Reputation: 1906
Is there an efficient way to filter out numbers say under 2.5 std. deviation within a pipeline? I currently, calculate the std. dev value outside the pipe and then filter using this in the pipe. I'm sure there must be a more efficient way to accomplish this.
set.seed(125)
nd <- data.frame( x = rnorm(1000, 3, .1))
My current method
sdx <- sd(nd$x) * 2.5 + mean(nd$x)
sdx1 <- sd(nd$x) * -2.5 + mean(nd$x)
library(tidyverse)
nd %>% filter(x < sdx, x > sdx1) %>% .$x %>% hist
Upvotes: 3
Views: 1765
Reputation: 146050
You can rearrange your equation with an abs()

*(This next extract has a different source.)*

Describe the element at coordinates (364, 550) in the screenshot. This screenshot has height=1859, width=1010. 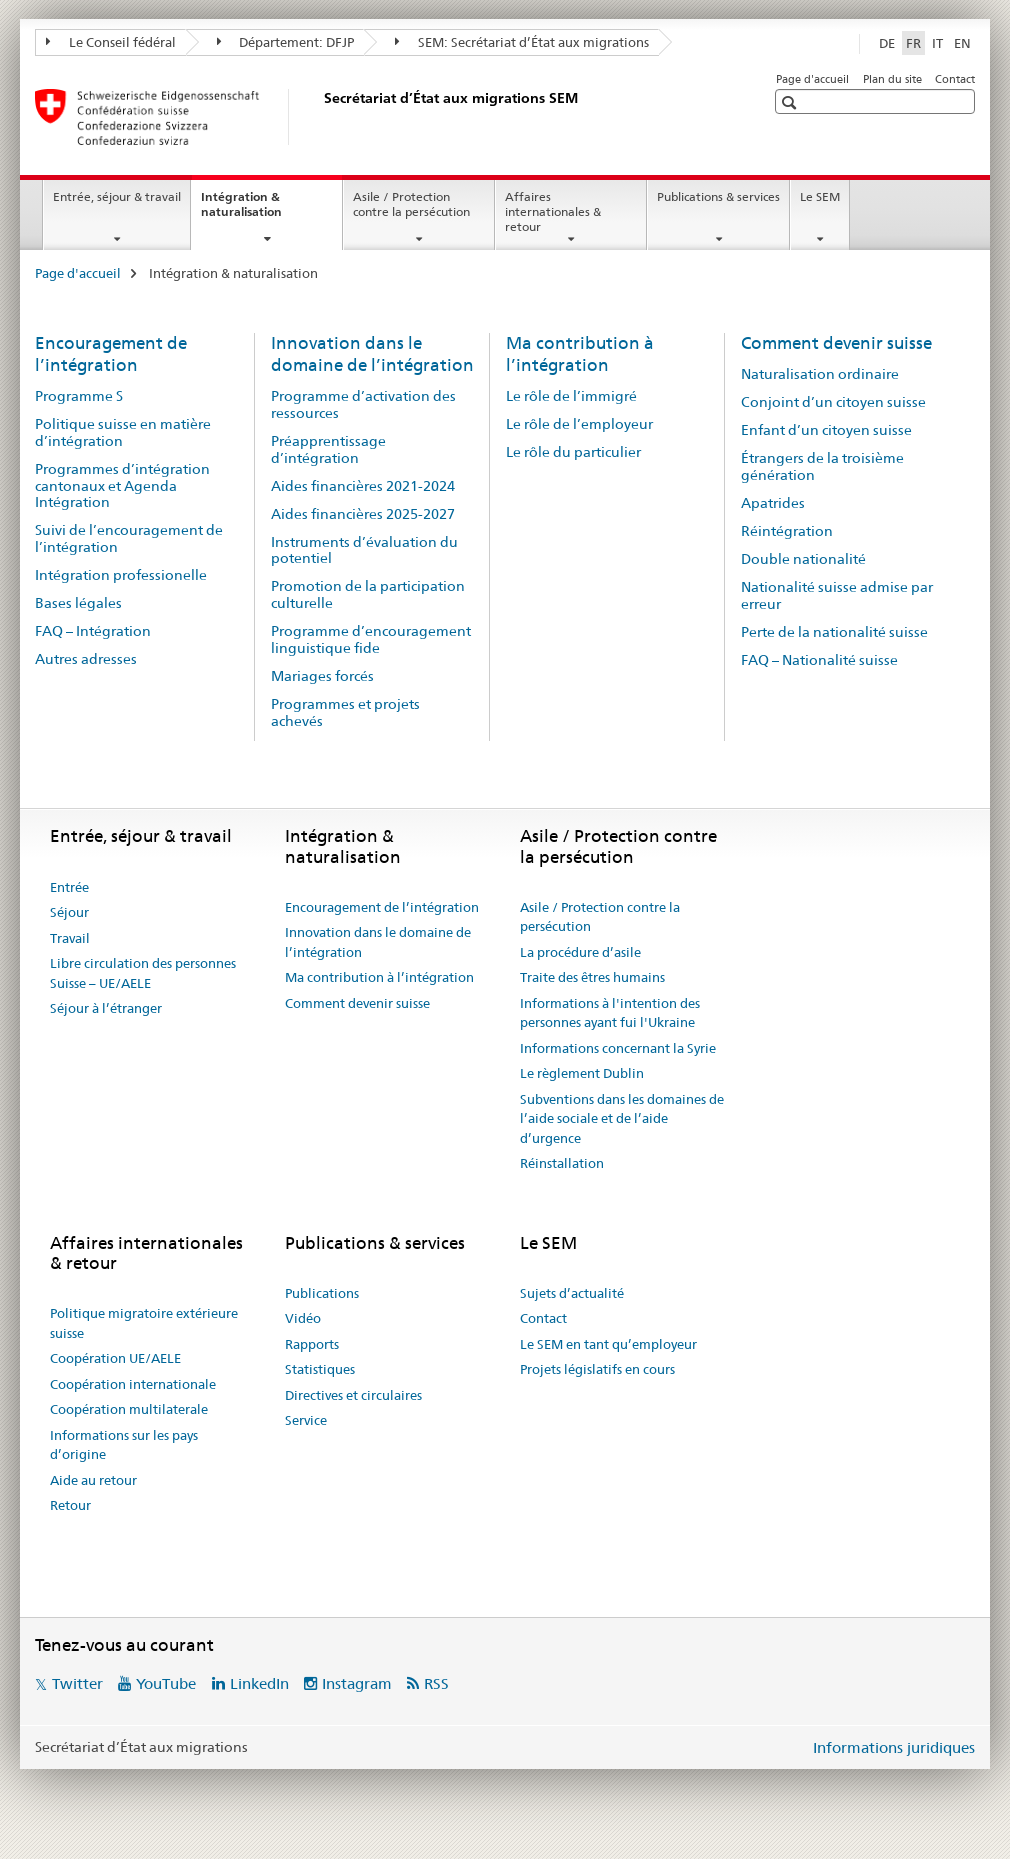 I see `Instruments d’évaluation du potentiel` at that location.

to simplify and only use sd()
once:
... %>%
filter(abs(x - mean(x)) < 2.5 * sd(x))
# or use the built-in `scale()` function
... %>%
filter(abs(scale(x)) < 2.5)
# or, as in comments, use between
... %>%
filter(between(x, x - 2.5 * sd(x), x + 2.5 * sd(x)))
# or some between instead of abs()
... %>%
filter(between(scale(x), -2.5, 2.5))
Upvotes: 2